* [Assigned task]
Identify all lines in the listing that include the word "Deze", and copy them out.
....
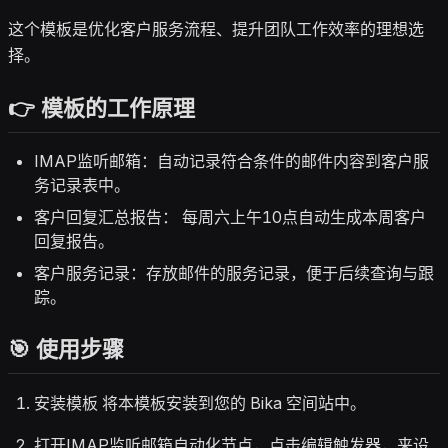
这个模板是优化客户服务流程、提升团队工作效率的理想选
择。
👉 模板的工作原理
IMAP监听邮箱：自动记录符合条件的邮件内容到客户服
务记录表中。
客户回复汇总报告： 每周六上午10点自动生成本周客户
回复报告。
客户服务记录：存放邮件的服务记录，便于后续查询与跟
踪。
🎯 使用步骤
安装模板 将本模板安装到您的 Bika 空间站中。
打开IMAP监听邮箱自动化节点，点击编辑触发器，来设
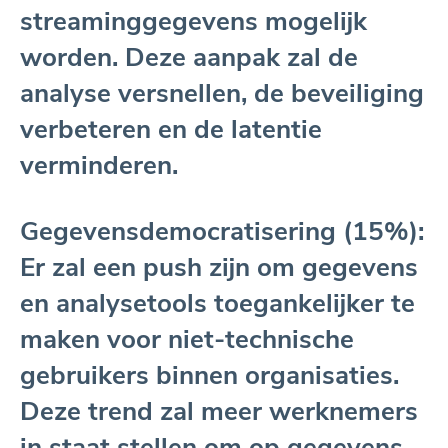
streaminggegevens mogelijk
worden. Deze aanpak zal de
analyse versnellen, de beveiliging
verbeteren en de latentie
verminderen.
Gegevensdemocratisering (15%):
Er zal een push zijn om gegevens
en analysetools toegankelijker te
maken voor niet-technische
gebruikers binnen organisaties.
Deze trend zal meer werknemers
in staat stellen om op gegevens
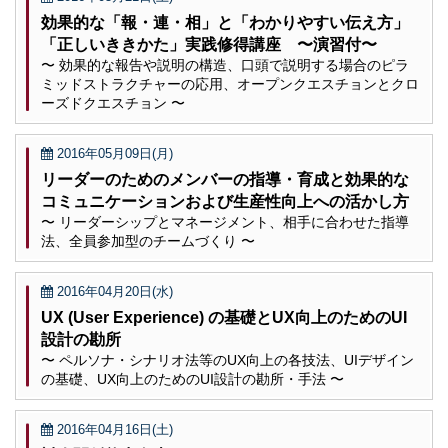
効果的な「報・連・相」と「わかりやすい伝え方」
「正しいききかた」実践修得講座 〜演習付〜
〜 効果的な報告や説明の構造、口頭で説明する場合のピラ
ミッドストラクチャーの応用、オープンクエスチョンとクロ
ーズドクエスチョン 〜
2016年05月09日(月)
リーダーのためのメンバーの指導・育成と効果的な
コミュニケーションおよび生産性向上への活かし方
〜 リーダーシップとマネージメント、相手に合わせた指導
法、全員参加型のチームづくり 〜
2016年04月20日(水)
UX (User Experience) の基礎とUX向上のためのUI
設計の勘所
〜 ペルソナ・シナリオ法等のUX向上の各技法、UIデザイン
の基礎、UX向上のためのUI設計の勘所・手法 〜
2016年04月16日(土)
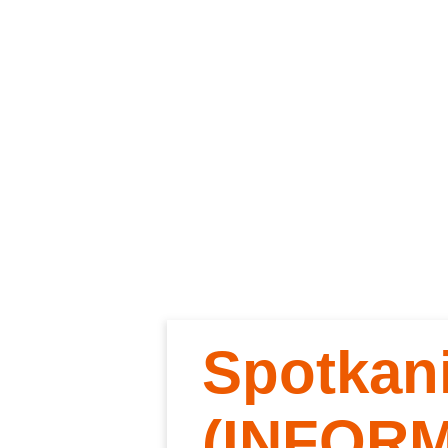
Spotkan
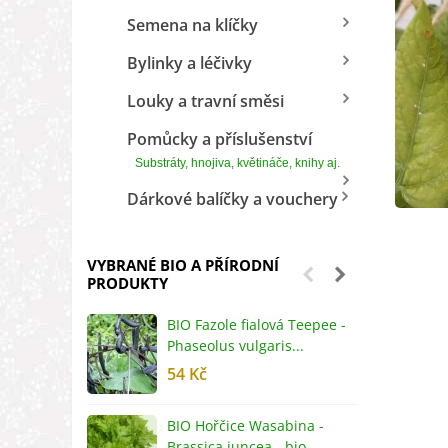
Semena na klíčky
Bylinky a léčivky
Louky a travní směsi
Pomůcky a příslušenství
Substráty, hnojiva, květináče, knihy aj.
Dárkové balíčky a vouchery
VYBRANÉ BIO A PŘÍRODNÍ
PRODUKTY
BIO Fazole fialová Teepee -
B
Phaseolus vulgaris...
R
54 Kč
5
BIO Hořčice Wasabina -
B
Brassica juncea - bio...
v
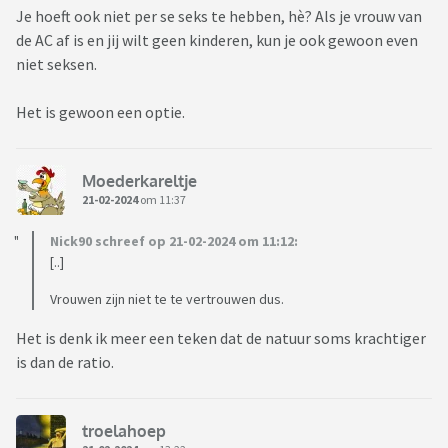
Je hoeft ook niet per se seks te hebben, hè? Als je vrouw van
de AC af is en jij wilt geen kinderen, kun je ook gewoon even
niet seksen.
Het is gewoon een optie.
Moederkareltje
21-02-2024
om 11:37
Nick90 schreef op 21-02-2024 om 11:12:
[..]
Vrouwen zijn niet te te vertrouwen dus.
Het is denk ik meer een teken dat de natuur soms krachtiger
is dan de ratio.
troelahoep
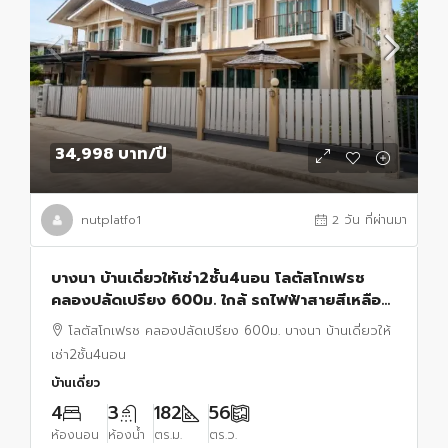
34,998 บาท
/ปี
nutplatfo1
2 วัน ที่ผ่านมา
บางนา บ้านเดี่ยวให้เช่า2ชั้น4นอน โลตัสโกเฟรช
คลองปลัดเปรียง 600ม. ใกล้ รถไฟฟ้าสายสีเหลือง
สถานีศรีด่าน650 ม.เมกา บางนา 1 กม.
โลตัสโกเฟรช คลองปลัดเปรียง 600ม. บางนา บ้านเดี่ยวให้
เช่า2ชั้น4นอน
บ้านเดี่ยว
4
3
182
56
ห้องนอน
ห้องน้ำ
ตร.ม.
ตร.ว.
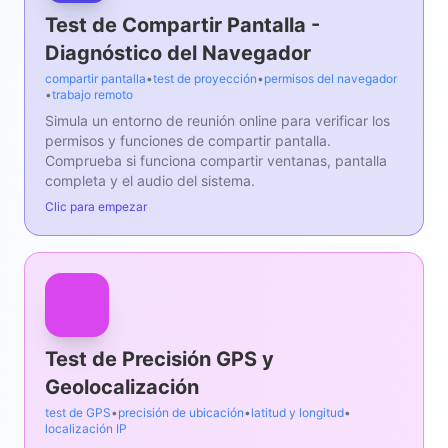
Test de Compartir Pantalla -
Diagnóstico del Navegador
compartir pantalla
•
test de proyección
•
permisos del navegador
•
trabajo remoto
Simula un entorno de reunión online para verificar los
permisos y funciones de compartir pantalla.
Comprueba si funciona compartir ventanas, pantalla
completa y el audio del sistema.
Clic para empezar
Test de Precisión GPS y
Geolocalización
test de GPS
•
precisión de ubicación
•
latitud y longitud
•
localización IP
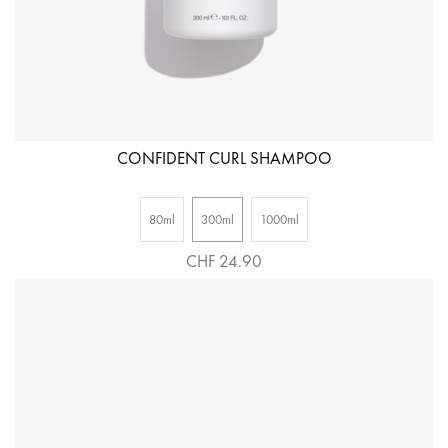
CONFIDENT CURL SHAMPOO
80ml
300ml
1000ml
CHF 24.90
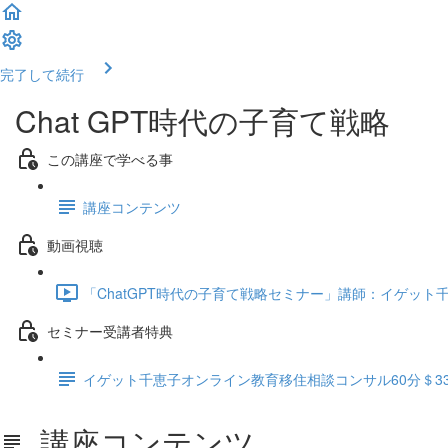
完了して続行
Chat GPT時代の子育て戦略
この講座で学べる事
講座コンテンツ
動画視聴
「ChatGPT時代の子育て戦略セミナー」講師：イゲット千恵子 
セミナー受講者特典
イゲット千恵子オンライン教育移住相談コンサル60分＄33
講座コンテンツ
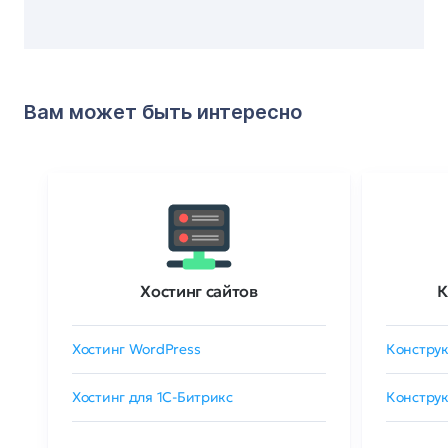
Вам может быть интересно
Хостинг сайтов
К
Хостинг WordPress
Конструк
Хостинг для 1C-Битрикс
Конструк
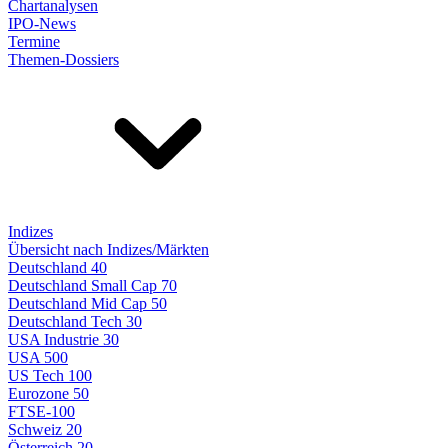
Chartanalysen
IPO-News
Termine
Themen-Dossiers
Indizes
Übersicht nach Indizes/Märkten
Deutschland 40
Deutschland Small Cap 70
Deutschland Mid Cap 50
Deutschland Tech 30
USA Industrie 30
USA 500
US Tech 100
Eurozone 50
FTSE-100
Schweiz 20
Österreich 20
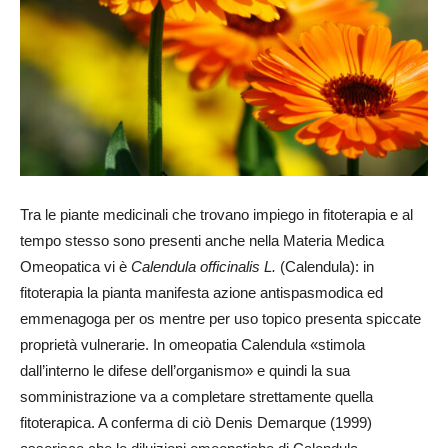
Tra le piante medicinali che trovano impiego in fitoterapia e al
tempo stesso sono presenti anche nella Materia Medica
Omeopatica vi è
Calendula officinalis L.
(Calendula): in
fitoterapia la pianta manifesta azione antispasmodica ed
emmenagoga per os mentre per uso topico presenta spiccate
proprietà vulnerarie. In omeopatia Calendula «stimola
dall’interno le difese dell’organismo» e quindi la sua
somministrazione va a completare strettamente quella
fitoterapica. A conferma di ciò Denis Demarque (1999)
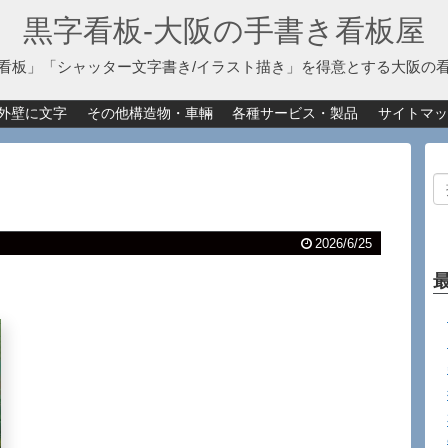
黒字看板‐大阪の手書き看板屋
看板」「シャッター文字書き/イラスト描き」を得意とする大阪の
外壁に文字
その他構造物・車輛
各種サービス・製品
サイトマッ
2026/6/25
....
* [Response area]
worden. Deze aanpak zal de
Deze trend zal meer werknemers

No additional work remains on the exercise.